Context
As part of a project for a studio course at Harvard, I worked with Bradley Scott to visualize and understand complex data from Mexico City’s open data repository. We looked at a graphical way to analyze a problem that is normally viewed solely as charts and reports. We created an interactive data visualization that allows you to go through different municipalities and gauge their risk factors. We completed the entire project from start to finish in 5 weeks.
Programs and tools used
The project was created in p5.js and designed within Figma.
Process
We began with data collection through the open data repository and started combing through datasets to see how much missing data there was. Thankfully, Mexico City’s data repository is very well-maintained and most of the data returned a value that wasn’t ‘NA.’
We then took a look at all of the datasets that were available and tried to figure out which datasets would allow us to separate different ways to look at the water crisis. The following image shows the collected datasets.
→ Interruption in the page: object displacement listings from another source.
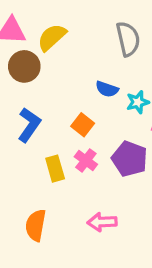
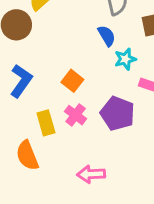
blue semicircle: (107, 89) -> (107, 36), moved, turned -140
orange semicircle: (36, 225) -> (27, 155), moved, turned -32

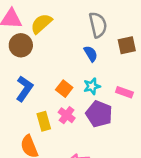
cyan star: (125, 59) -> (92, 86), moved

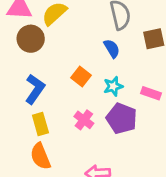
orange square: (64, 89) -> (81, 76), moved
yellow rectangle: (44, 121) -> (40, 124), moved

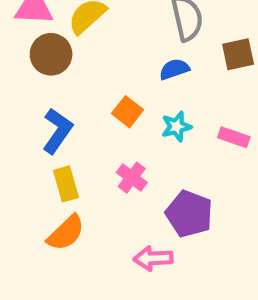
blue semicircle: (112, 48) -> (174, 69), turned -78
purple pentagon: (122, 118) -> (189, 214), moved
orange semicircle: (40, 156) -> (66, 233), turned -112

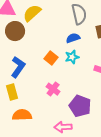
cyan star: (176, 127) -> (72, 57), moved
yellow rectangle: (66, 184) -> (12, 92), moved
orange semicircle: (66, 233) -> (22, 115), turned -138

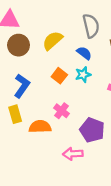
yellow semicircle: (32, 13) -> (52, 41), moved
blue semicircle: (73, 38) -> (84, 53), turned 56
orange semicircle: (22, 115) -> (40, 127), moved

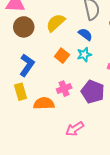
pink cross: (62, 111) -> (64, 89), turned 32
purple pentagon: (92, 130) -> (93, 92), moved
pink arrow: (73, 154) -> (75, 129), turned -30

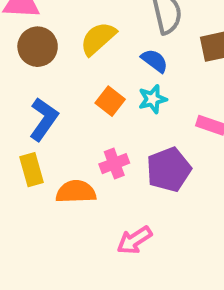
purple pentagon: (93, 92) -> (169, 170), turned 30

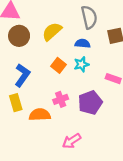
blue semicircle: (155, 61) -> (83, 44), turned -32

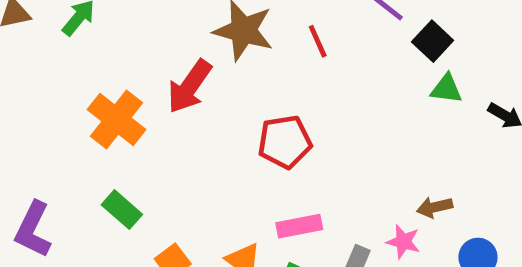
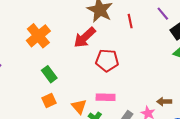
red arrow: (190, 86) -> (85, 37), moved
green rectangle: (122, 210) -> (49, 74), moved

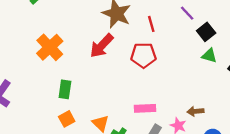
red pentagon: (107, 60) -> (143, 55), moved
green rectangle: (49, 74) -> (65, 89), turned 49
pink rectangle: (106, 97) -> (145, 108), moved

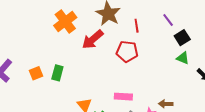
orange cross: (50, 47) -> (65, 22), moved
orange square: (67, 119) -> (36, 73), moved

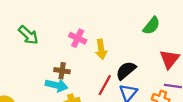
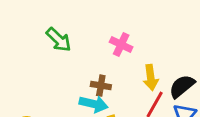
yellow arrow: (101, 49) -> (151, 77), moved

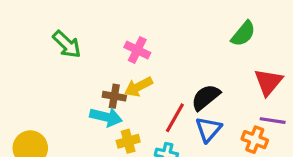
yellow arrow: (151, 77) -> (138, 87), moved, turned 70

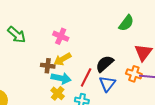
cyan arrow: (106, 117) -> (61, 78), moved
orange cross: (255, 140) -> (134, 74), moved
yellow cross: (128, 141) -> (58, 93), turned -32

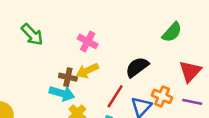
black semicircle: (105, 64) -> (137, 67), moved
orange cross: (134, 74) -> (162, 96), moved
cyan arrow: (61, 78) -> (62, 93), moved

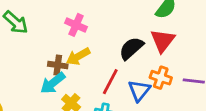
red triangle: (190, 71) -> (163, 41), moved
cyan arrow: (62, 93) -> (53, 83), turned 130

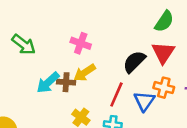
cyan arrow: (53, 83) -> (48, 83), moved

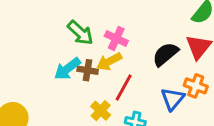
pink cross: (81, 43) -> (116, 38), moved
green arrow: (24, 45) -> (80, 33), moved
red line: (116, 94) -> (124, 87), moved

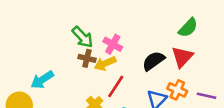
cyan arrow: (67, 69) -> (42, 80), moved
brown cross: (88, 70) -> (87, 58), moved

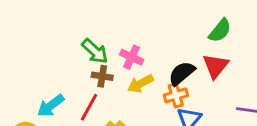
yellow arrow: (105, 63) -> (140, 84), moved
red line: (116, 86) -> (89, 107), moved
orange cross: (177, 90) -> (176, 95), moved, turned -36

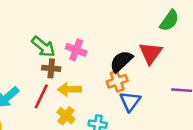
green semicircle: (220, 31) -> (169, 21), moved
yellow arrow: (140, 84) -> (69, 89), moved, turned 30

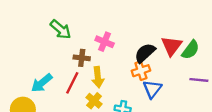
green semicircle: (169, 21) -> (191, 50), moved
green arrow: (43, 47) -> (61, 29), moved
yellow arrow: (69, 89) -> (98, 77), turned -96

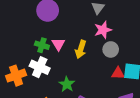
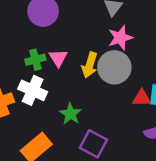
green cross: (42, 45) -> (35, 60), turned -32
gray circle: (111, 49) -> (114, 67), moved, size x1.5

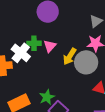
white cross: (33, 90) -> (21, 53), moved
green star: (70, 114) -> (47, 97), moved

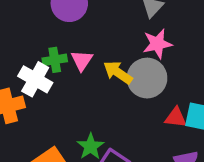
yellow arrow: (70, 56) -> (118, 72), turned 102

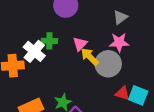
pink triangle: (82, 60) -> (80, 44), moved

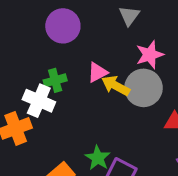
gray triangle: (120, 17) -> (129, 16), moved
pink triangle: (80, 44) -> (97, 72), turned 35

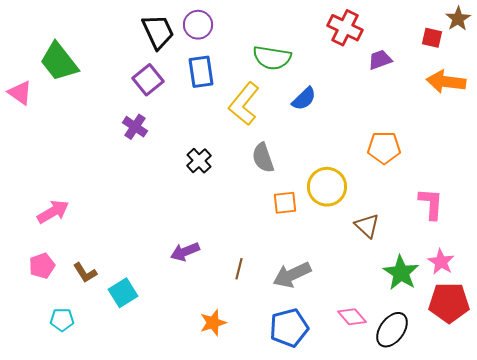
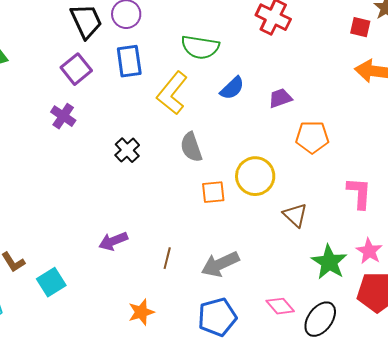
purple trapezoid: (380, 60) -> (280, 98), moved

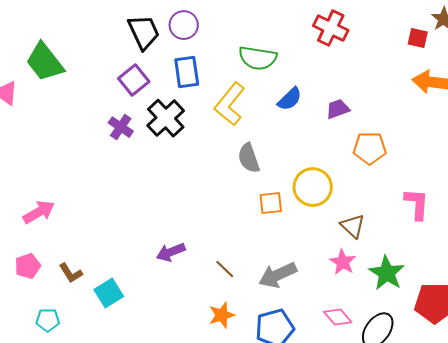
black cross: (127, 150) -> (166, 118), moved, size x1.5
pink star: (369, 251) -> (343, 262), moved
brown line: (167, 258) -> (225, 269), turned -60
orange star: (141, 312) -> (222, 315), moved

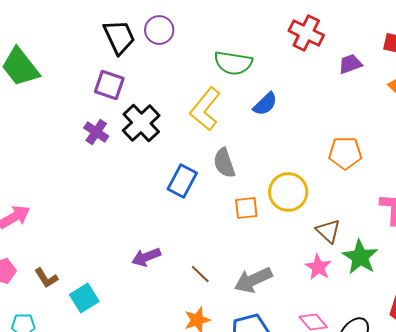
blue rectangle: (187, 72) -> (182, 181), moved, turned 36
purple square: (134, 80) -> (109, 85), turned -32
purple trapezoid: (338, 109) -> (350, 64), moved
green star: (387, 273) -> (360, 257), moved

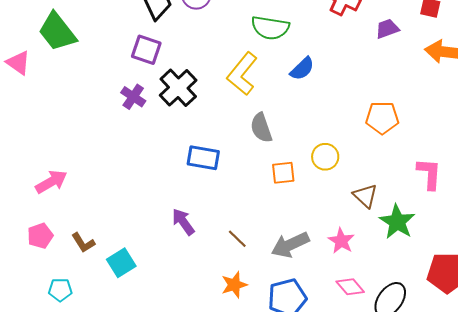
blue rectangle: (182, 181) -> (203, 158), moved, turned 72
yellow circle: (288, 192) -> (325, 157), size x0.7
purple arrow: (146, 257) -> (183, 222), turned 76
pink star: (318, 267) -> (341, 241), moved

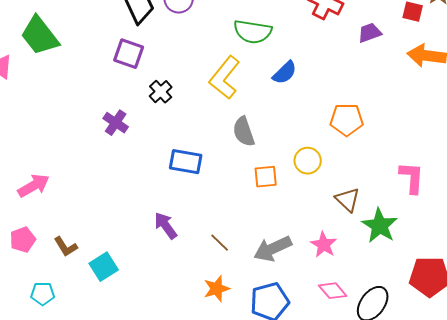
black cross: (178, 88) -> (161, 92), size x0.6
purple cross: (133, 97) -> (116, 123), moved
orange pentagon: (382, 118) -> (347, 120), moved

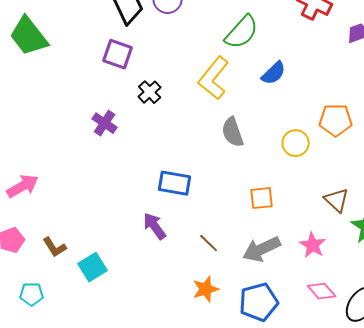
green semicircle: (253, 32) -> (242, 32), turned -57
yellow circle: (308, 161) -> (296, 143), moved
blue rectangle: (186, 162) -> (175, 183), moved
orange square: (266, 177) -> (262, 198), moved

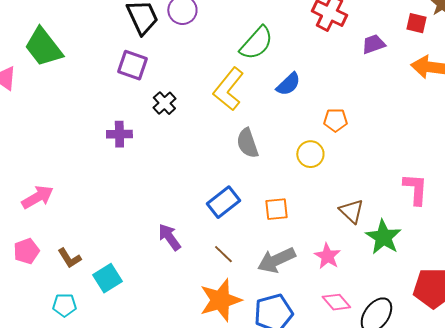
orange pentagon: (336, 120) -> (335, 120), moved, size x0.7
purple cross: (105, 123) -> (119, 134), turned -35
blue rectangle: (175, 183) -> (223, 202), moved, turned -48
orange star: (206, 289) -> (220, 300), size x1.6
cyan pentagon: (32, 294) -> (64, 305), moved

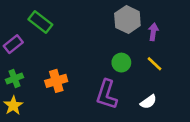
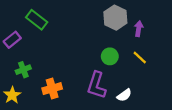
green cross: (14, 78) -> (23, 70), moved
orange cross: (56, 81) -> (52, 89), moved
white semicircle: (148, 102) -> (124, 95), moved

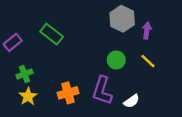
green rectangle: (37, 20) -> (52, 34), moved
orange cross: (52, 89) -> (68, 93), moved
yellow star: (12, 95) -> (28, 96), moved

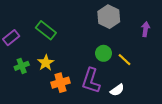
purple arrow: (147, 31) -> (145, 29), moved
yellow line: (148, 61) -> (124, 60), moved
yellow star: (28, 96) -> (46, 63), moved

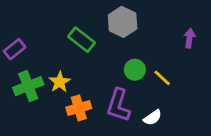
gray hexagon: (109, 17) -> (123, 22), moved
green rectangle: (46, 30) -> (82, 40), moved
green cross: (22, 66) -> (28, 86), size x1.5

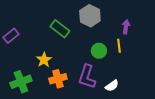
purple arrow: (189, 38) -> (126, 27), moved
yellow line: (162, 78) -> (119, 46), moved, turned 40
green cross: (28, 86) -> (21, 82), moved

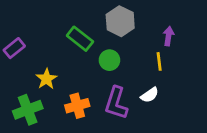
green circle: (99, 51) -> (109, 60), moved
yellow star: (44, 60) -> (46, 79), moved
white semicircle: (112, 86) -> (150, 95), moved

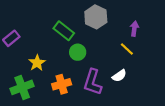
green circle: (109, 60) -> (78, 52), moved
yellow line: (159, 61) -> (127, 49), turned -40

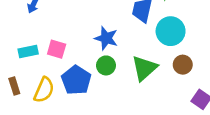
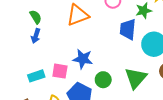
blue star: (106, 38) -> (83, 59), moved

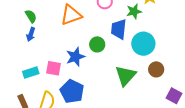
blue star: (83, 59) -> (75, 57), turned -30
green circle: (103, 80) -> (97, 44), moved

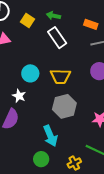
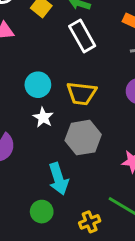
white star: (19, 96) -> (43, 117), moved

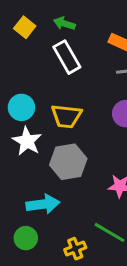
white star: (43, 117) -> (27, 141), size x1.4
cyan arrow: (58, 179) -> (43, 204), turned -80

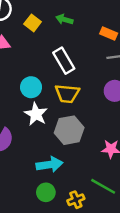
white rectangle: (67, 57) -> (64, 61), moved
green circle: (26, 238) -> (46, 192), moved

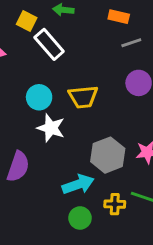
white rectangle: (64, 61) -> (49, 44), moved
gray hexagon: (69, 130) -> (108, 155), moved
yellow cross: (76, 200) -> (115, 204), moved, turned 35

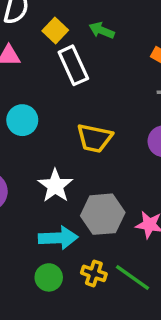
cyan circle: (39, 97) -> (22, 120), moved
white star: (51, 128) -> (55, 186), moved

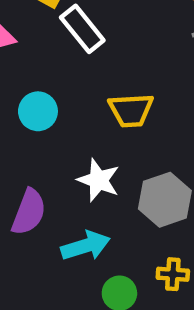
cyan arrow: (58, 238) -> (86, 246), moved

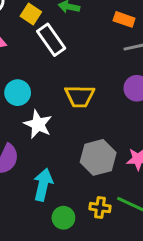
white star: (99, 180) -> (38, 124), moved
cyan arrow: (86, 246) -> (43, 185), turned -64

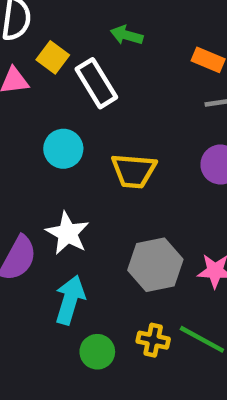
yellow square: (31, 14) -> (53, 57), moved
cyan circle: (18, 93) -> (63, 149), moved
white star: (38, 124) -> (67, 233), moved

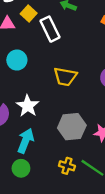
cyan circle: (63, 149) -> (17, 60), moved
green circle: (97, 352) -> (21, 168), moved

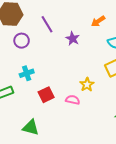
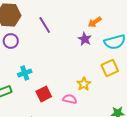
purple star: (73, 39) -> (85, 39), moved
purple circle: (22, 41) -> (11, 41), moved

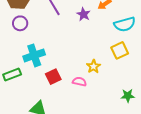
purple star: (85, 39) -> (83, 14), moved
cyan cross: (25, 73) -> (34, 55), size x1.5

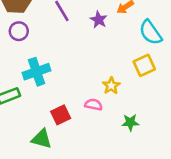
cyan semicircle: (125, 24) -> (151, 32), turned 70
red square: (53, 77) -> (61, 115), moved
green star: (128, 96) -> (130, 122), moved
One thing of note is that inherently by aggregating our own dataset of datasets, we are introducing certain bias to the data visualization. Furthermore, geological risk is made up of three different datasets, meaning that each risk within that category is less weighted in total.
If we were to re-do this assignment, we’d try to aggregate more datasets in the same category as well as adding more sociogeographical factors such as governance and social vulnerability indices. I think that it would give us a lot more fidelity.
Looking at the second category, we are only looking through the outbound cashflow per municipality but I think that it would be more robust if we looked at the total spend as well as employment rates for example.
Data analysis was conducted through preprocessing and analysis in python. Given that all of these datasets were collected by different teams, the naming conventions and metrics were slightly different. We went through and made sure that everything was the same. I was able to use a lot of the techniques that I was studying in my machine learning/data science class. One of the things that I wish I had done was to log-normalize the data instead of doing it between 0 and 100 because you lose a lot of fidelity in that way. However, I think given our representation of the work, it was an acceptable choice. More fidelity might’ve meant having way more squares and that might’ve started to look overwhelming.
Video walkthrough
p5.js program that renders through their editor. We created 3 different interactive screens that allow you to look at the problem at different altitudes.
Stills of the program
Overview
This view allows you take a look at the entirety of the city in one go. By abstracting the features of the city into squares, we are trying to give you the chance to focus on the contents of the city without being affected by prior conceptions of the different neighborhoods.
Single selection
This view allows you to see any municipality in larger detail. In the future we’d like to add a way to hover over each square and be able to get more information!
Comparison sankey diagram
The third view is a sankey diagram that allows you to directly compare the inequities between two municipalities.
Here we have older versions of the program. We originally started with a very technical design style. We wanted to mimic a dashboard that you might see in a spaceship. However, as we received feedback, we quickly realized that it was much too heavy and was detracting from the message.
I started doing more research for precedents and found these normalized maps. We realized that there was an opportunity to strip back the entire project and luckily for us, there are 16 municipalities in Mexico City which meant a very nicely laid out grid!
The following are our earlier sketches of what this might’ve looked like in another world. Maybe one day I’ll get my dream of having a cool geometric seismic map.